Ok for those who are lazy enough like me, here is the code

from dash import Dash
from werkzeug.wsgi import DispatcherMiddleware
import flask
from werkzeug.serving import run_simple
import dash_html_components as html

server = flask.Flask(__name__)
dash_app1 = Dash(__name__, server = server, url_base_pathname='/dashboard' )
dash_app2 = Dash(__name__, server = server, url_base_pathname='/reports')
dash_app1.layout = html.Div([html.H1('Hi there, I am app1 for dashboards')])
dash_app2.layout = html.Div([html.H1('Hi there, I am app2 for reports')])
@server.route('/')
@server.route('/hello')
def hello():
    return 'hello world!'

@server.route('/dashboard')
def render_dashboard():
    return flask.redirect('/dash1')


@server.route('/reports')
def render_reports():
    return flask.redirect('/dash2')

app = DispatcherMiddleware(server, {
    '/dash1': dash_app1.server,
    '/dash2': dash_app2.server
})

run_simple('0.0.0.0', 8080, app, use_reloader=True, use_debugger=True)

Upvotes: 20

Mandeep Singh
Mandeep Singh

Reputation: 185

To solve this issue, here is what I did and was successful. This should be documented in official DASH documentation

####################################
import dash_core_components as dcc
import dash_html_components as html
from dash import Dash
from dash.dependencies import Input, State, Output

from flask          import Flask, flash, redirect, render_template,    request, session, abort, url_for, json, make_response

url_router=''

@application.route("/view_tables", methods=['GET','POST'])
def view_tabales:
  # Logic for displaying dashboard using Dash
  server.layout = html.Div(
                    children=[
                    #division for graph 1
                    html.Div([html.H1(children='Capital Charge'),],className='text-center'),

                    html.Div([html.Div([html.H3(children='''Correlation for assets'''),],className='text-primary'),
                                # define the graph
                                dcc.Graph(
                                    id='Delta-graph',
                                    figure={
                                        'data': [
                                            {'x': df_delta['Correlation_Level'], 
                                             'y': df_delta['Capital_Charge'], 
                                             'type': 'bar', 
                                             'name': 'Delta',
                                             #'domain': {'x': [0, .48],'y': [0, .49]},
                                             }
                                        ],
                                        # sizes the graph
                                        'layout': {
                                            'title': 'Delta','margin': {'l': 10, 'r': 0, 't': 30, 'b': 10},
                                            "height":300,
                                        }
                                    }
                                )],className='col-md-4'),
  url_router = 'Dash(__name__,server=application, url_base_pathname="/dash")'

Then you can control which dashboard it is headed from inside flask

if url_router !='':
      server = url_router

server.layout = html.Div(children = [html.H1(children = ' MEP dashboard - error 404')])


# run the app.
if __name__ == "__main__":
   # Setting debug to True enables debug output. This line should be
   # removed before deploying a production app.
   server.secret_key = os.urandom(12)
   server.run_server(debug=True,port=5000)
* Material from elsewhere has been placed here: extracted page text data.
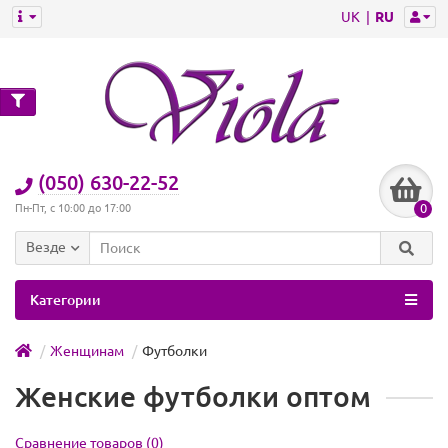
UK
RU
(050) 630-22-52
0
Пн-Пт, с 10:00 до 17:00
Везде
Категории
Женщинам
Футболки
Женские футболки оптом
Сравнение товаров (0)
you can create different functions with different graphs between the Flask code and keep calling the code in dash

Upvotes: -4

chanioxaris
chanioxaris

Reputation: 1006

Set url_base_pathname in your Dash instance.

app_flask = flask.Flask(__name__)

app_dash = dash.Dash(__name__, server=app_flask, url_base_pathname='/pathname')

Now you can redirect to your Plotly Dashboard app under any Flask routes you want.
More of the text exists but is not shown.